Szanowni państwo, przywóz węgla z całego świata, a przede wszystkim z kilku kierunków odbywa się na zasadzie zamówień certyfikowanej jakości węgla. Jakość tego węgla jest sprawdzana trzykrotnie.
Fot. Kazimierz Netka.
W tym momencie chciałem też zdemaskować, po raz kolejny powtarzane kłamstwo pana Tuska, On mówił coś, o sprowadzanej glinie, mówił coś o kamieniach przemalowanych na czarno.
Fot. Kazimierz Netka.
Szanowni państwo, przed chwilą odebrałem meldunki importerów. Meldunki, które ponad wszelką wątpliwość potwierdzają, że węgiel każdorazowo ściągany do Polski jest węglem wysokiej jakości, jest węglem o sprawdzanej jakości trzykrotnie. Nie ma odbioru, nie ma zapłaty jeżeli ten węgiel nie jest zweryfikowany. Zobaczmy, jakie bajki odpowiada pan Tusk.
Albo ten happening: łopata, węgiel, palnik gazowy chciałbym zalecić organizatorom tego happeningu korepetycje z fizyki i z chemii albo przynajmniej żeby się dobrze poinformowali jaka jest instrukcja obsługi pieca.
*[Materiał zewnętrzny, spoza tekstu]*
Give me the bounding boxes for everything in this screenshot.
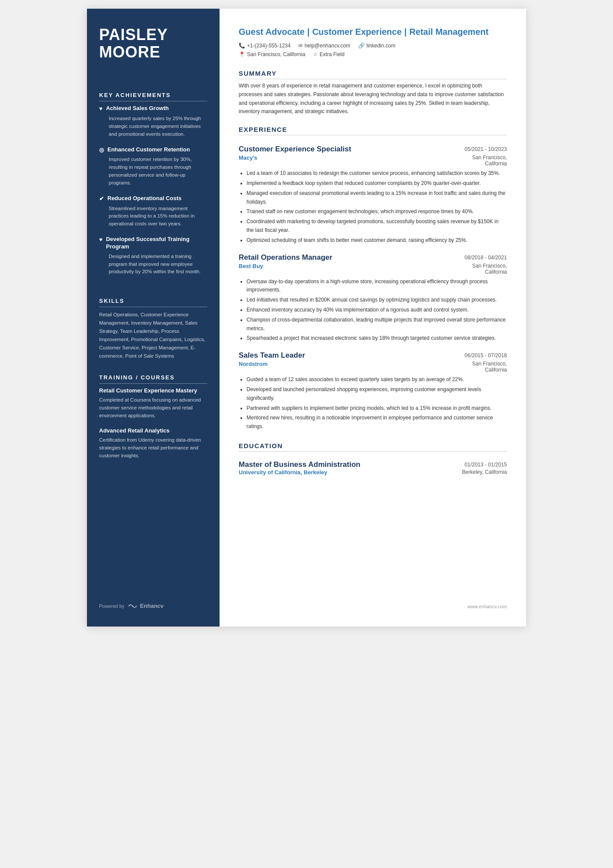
job-header: Retail Operations Manager 08/2018 - 04/2… [239,253,507,262]
experience-section-title: EXPERIENCE [239,126,507,135]
education-entry: Master of Business Administration 01/201… [239,454,507,476]
job-title: Retail Operations Manager [239,253,332,262]
sidebar: PAISLEY MOORE KEY ACHIEVEMENTS ♥ Achieve… [87,9,220,627]
sidebar-footer: Powered by Enhancv [99,590,207,609]
brand-name: Enhancv [140,603,163,609]
job-title-part3: Retail Management [409,27,488,37]
contact-phone: 📞 +1-(234)-555-1234 [239,43,290,49]
achievement-item: ♥ Developed Successful Training Program … [99,236,207,276]
job-header: Customer Experience Specialist 05/2021 -… [239,145,507,154]
course-desc: Completed at Coursera focusing on advanc… [99,396,207,419]
skills-section-title: SKILLS [99,298,207,307]
email-text: help@enhancv.com [304,43,350,49]
edu-subrow: University of California, Berkeley Berke… [239,469,507,476]
school-name: University of California, Berkeley [239,469,327,476]
course-title: Advanced Retail Analytics [99,427,207,435]
company-name: Macy's [239,154,257,161]
bullet-item: Developed and launched personalized shop… [247,385,507,403]
job-subrow: Best Buy San Francisco,California [239,263,507,275]
bullet-item: Mentored new hires, resulting in a notic… [247,414,507,431]
achievement-item: ♥ Achieved Sales Growth Increased quarte… [99,105,207,138]
training-section-title: TRAINING / COURSES [99,374,207,384]
check-icon: ✔ [99,195,104,203]
company-name: Best Buy [239,263,263,269]
contact-row-2: 📍 San Francisco, California ☆ Extra Fiel… [239,51,507,57]
company-name: Nordstrom [239,361,267,367]
job-date: 06/2015 - 07/2018 [465,352,507,359]
job-title: Sales Team Leader [239,351,305,360]
bullet-item: Led initiatives that resulted in $200K a… [247,296,507,305]
job-subrow: Macy's San Francisco,California [239,154,507,167]
pipe-separator: | [404,27,407,37]
job-location: San Francisco,California [472,263,507,275]
courses-list: Retail Customer Experience Mastery Compl… [99,387,207,468]
job-location: San Francisco,California [472,361,507,373]
job-title-part1: Guest Advocate [239,27,305,37]
main-content: Guest Advocate|Customer Experience|Retai… [220,9,526,627]
name-line1: PAISLEY [99,26,168,44]
course-item: Retail Customer Experience Mastery Compl… [99,387,207,419]
bullet-item: Implemented a feedback loop system that … [247,179,507,188]
bullet-item: Led a team of 10 associates to redesign … [247,169,507,178]
edu-date: 01/2013 - 01/2015 [465,462,507,469]
main-footer: www.enhancv.com [239,595,507,609]
bullet-item: Oversaw day-to-day operations in a high-… [247,278,507,295]
job-entry: Retail Operations Manager 08/2018 - 04/2… [239,246,507,345]
footer-url: www.enhancv.com [467,604,507,609]
achievement-title: ◎ Enhanced Customer Retention [99,146,207,154]
course-item: Advanced Retail Analytics Certification … [99,427,207,459]
job-bullets: Guided a team of 12 sales associates to … [239,375,507,431]
bullet-item: Spearheaded a project that increased ele… [247,334,507,343]
email-icon: ✉ [298,43,303,49]
phone-text: +1-(234)-555-1234 [247,43,290,49]
education-section-title: EDUCATION [239,442,507,452]
summary-text: With over 8 years of experience in retai… [239,82,507,116]
achievement-desc: Improved customer retention by 30%, resu… [99,156,207,187]
achievement-item: ◎ Enhanced Customer Retention Improved c… [99,146,207,187]
bullet-item: Coordinated with marketing to develop ta… [247,218,507,235]
job-entry: Sales Team Leader 06/2015 - 07/2018 Nord… [239,344,507,432]
job-date: 08/2018 - 04/2021 [465,255,507,261]
bullet-item: Partnered with suppliers to implement be… [247,404,507,413]
star-icon: ☆ [313,51,318,57]
bullet-item: Optimized scheduling of team shifts to b… [247,236,507,245]
pipe-separator: | [307,27,310,37]
job-location: San Francisco,California [472,154,507,167]
skills-text: Retail Operations, Customer Experience M… [99,311,207,360]
contact-row: 📞 +1-(234)-555-1234 ✉ help@enhancv.com 🔗… [239,43,507,49]
extra-text: Extra Field [320,51,344,57]
course-title: Retail Customer Experience Mastery [99,387,207,395]
achievement-item: ✔ Reduced Operational Costs Streamlined … [99,195,207,228]
job-title: Customer Experience Specialist [239,145,351,154]
achievements-list: ♥ Achieved Sales Growth Increased quarte… [99,105,207,284]
candidate-name: PAISLEY MOORE [99,26,207,60]
bullet-item: Managed execution of seasonal promotiona… [247,189,507,207]
phone-icon: 📞 [239,43,245,49]
linkedin-text: linkedin.com [366,43,396,49]
name-line2: MOORE [99,43,160,61]
contact-location: 📍 San Francisco, California [239,51,305,57]
bullet-item: Trained staff on new customer engagement… [247,208,507,216]
heart-icon: ♥ [99,105,103,113]
location-icon: 📍 [239,51,245,57]
job-title-part2: Customer Experience [312,27,402,37]
link-icon: 🔗 [358,43,365,49]
edu-location: Berkeley, California [462,469,507,476]
achievement-desc: Increased quarterly sales by 25% through… [99,115,207,138]
job-subrow: Nordstrom San Francisco,California [239,361,507,373]
bullet-item: Guided a team of 12 sales associates to … [247,375,507,384]
heart-icon: ♥ [99,236,103,244]
bullet-item: Enhanced inventory accuracy by 40% via i… [247,306,507,315]
location-text: San Francisco, California [247,51,305,57]
course-desc: Certification from Udemy covering data-d… [99,436,207,459]
summary-section-title: SUMMARY [239,70,507,79]
achievements-section-title: KEY ACHIEVEMENTS [99,92,207,101]
bullet-item: Champion of cross-departmental collabora… [247,316,507,333]
job-bullets: Led a team of 10 associates to redesign … [239,169,507,245]
main-job-title: Guest Advocate|Customer Experience|Retai… [239,26,507,37]
edu-header: Master of Business Administration 01/201… [239,460,507,469]
job-entry: Customer Experience Specialist 05/2021 -… [239,138,507,246]
degree-title: Master of Business Administration [239,460,360,469]
contact-email: ✉ help@enhancv.com [298,43,350,49]
achievement-title: ♥ Achieved Sales Growth [99,105,207,113]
Drodzy państwo, dramatyczna i trudna sytuacja z jaką się mierzymy, tworzy bardzo dobre podglebie, bardzo dobre podłoże do fake newsów, do szerzenia kłamstw, do szerzenia półprawd. Dlatego, wczoraj dokładnie o tej porze, na Radzie Europejskiej w Brukseli, wszyscy premierzy i prezydenci przyjęli pewien zasadniczy zapis. Ten zapis mówi o tym, że przyczyna kryzysu energetycznego, kryzysu gospodarczego jest jedna: tą przyczyną jest napaść Rosji na Ukrainę i skutki tej napaści. To oznacza, że wszyscy prezydenci czy premierzy z Rady Europejskiej zgodzili się co do tego, że przyczyną inflacji, wysokich cen gazu, wysokich cen energii jest właśnie napaść Rosji na Ukrainę i jeżeli jakieś siły wewnętrzne, siły polityczne próbują zbić swój kapitał polityczny na manipulacjach, na manipulowaniu opinią publiczną, to Rada Europejska prosi: nie grajcie, nie tańczcie do tej muzyki Putina. Bardzo wyraźnie znalazł się ten zapis w konkluzjach. Dlatego też chciałbym powiedzieć: Panie Tusk, Platformo Obywatelska, nie idźcie tą droga bo to jest woda na młyn pana Putina i Kremla. Potwierdziliśmy to na Radzie Europejskiej wczoraj.
Fot. Kazimierz Netka.
Chcę też bardzo wyraźnie powiedzieć, że jesteśmy tutaj w tym nowym procesie na nowo zbudowanym procesie logistycznym w pełnym porozumieniu z samorządami. Dzisiaj już setki, a może nawet tysiące samorządów, bo gmin mamy w Polsce 2477, ponad 1000 gmin już zadeklarowało odbiór węgla od naszych importerów. Cały ten ciąg logistyczny jest przygotowywany. On będzie polegał na tym, ze gmina może odebrać od importera węgiel po cenie 1500 złotych. Jeśli ten węgiel brutto kosztuje 2400, 2600, 2700 złotych niezależnie od tego gmina odbiera go po 1500 złotych i w zależności od tego jak gmina zorganizuje proces sprzedaży, a pozostawiliśmy tutaj ogromną dowolność. Niektóre gminy chcą to robić same. Inne chcą to robić przez swoje spółki komunalne. Jeszcze inne łączą się w związki gmin. Jeszcze w innym przypadku powiat to organizuje – to też jest możliwe. W niektórych przypadkach podpisują umowy ze składami węgla – to też jest możliwe – pełna elastyczność, wszystko po to, aby węgiel dotarł do mieszkańców w przyzwoitej cenie.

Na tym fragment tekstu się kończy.